In any event, I guess you could say I have neglected this space. Along with so many other things. The reflection of the exterior is a portrait of what’s inside… and what is inside feels disjointed, uneasy, an unfinished puzzle with missing pieces that I am still trying to find. They will turn up eventually, I just need to look a little harder.

It’s hard not to beat myself up over previous decisions in my life. I know some of those things have made me who I am now. The wisdom that came from those things have helped form a foundation on which I stand. Even then, I can’t help but think about where I would be if I just had my current self go back in time.

If I could, this is what I would probably tell myself…

There is great power within you, you just need to know how to hone it and where to direct it. You’ll get there.

Convey your feelings often, hold nothing in. The good, the bad, they ugly. All have an appropriate outlet.

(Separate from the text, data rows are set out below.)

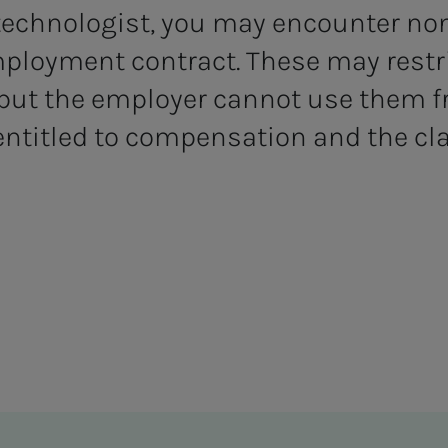
 technologist, you may encounter no
mployment contract. These may restr
 but the employer cannot use them fr
 entitled to compensation and the cl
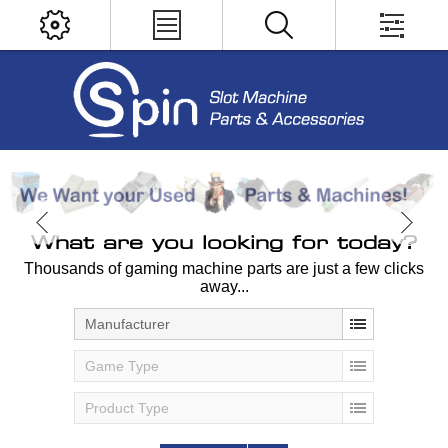
What are you looking for today?
Thousands of gaming machine parts are just a few clicks
away...
Manufacturer
Game Type
Product Type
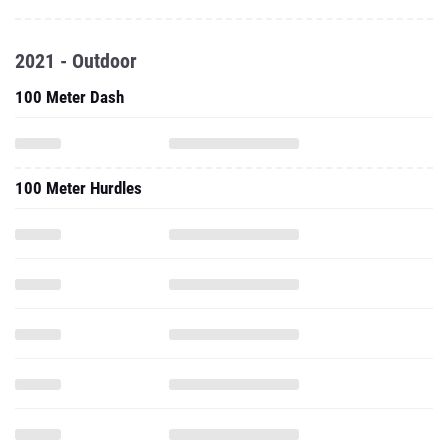
2021 - Outdoor
100 Meter Dash
100 Meter Hurdles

Ask for help when you need it. It’s ok. Needing help is not weakness.

Take your own advice.

Don’t ever let anyone tell you how or who you should be.

If a dude treats you like shit, you leave. It really is that simple. Life is too short to spend it with people who don’t think you’re rad. Same goes for friends.

Speaking of friends, sometimes the best ones will be in the most unlikely of places. Always pay attention to who is actually listening, get rid of the ones who don’t.

It’s ok to be a little shameless.

Stop placing so much value on how others perceive you. You will deny yourself so many wonderful, basic life experiences because of it.

Learn and master the art of humility, gratitude, giving a compliment, accepting a compliment and when to just say “no”.

Spend more time with critters. They will teach you far more about love than some of those stupid dudes you are dating.

Do lots of things for yourself, don’t wait for someone to do it for you.

Question everything but know when to surrender to uncertainty.

Get outdoors more. Some of the best places are outside and free. They will fulfill you more than clubs and bars ever will.

Be better at your finances. I know people say that shit doesn’t matter. It doesn’t buy happiness but it certainly helps keep you from being stressed out all the time.

Travel. See new places, road trip, try new things. You will come back a changed person and will teach you more than a book ever will.

Be honest. Speak loudly. Be heard.

No one likes a sourpuss. No One. So if you’re going to be that person, stay home and work on fixing what is making your puss sour.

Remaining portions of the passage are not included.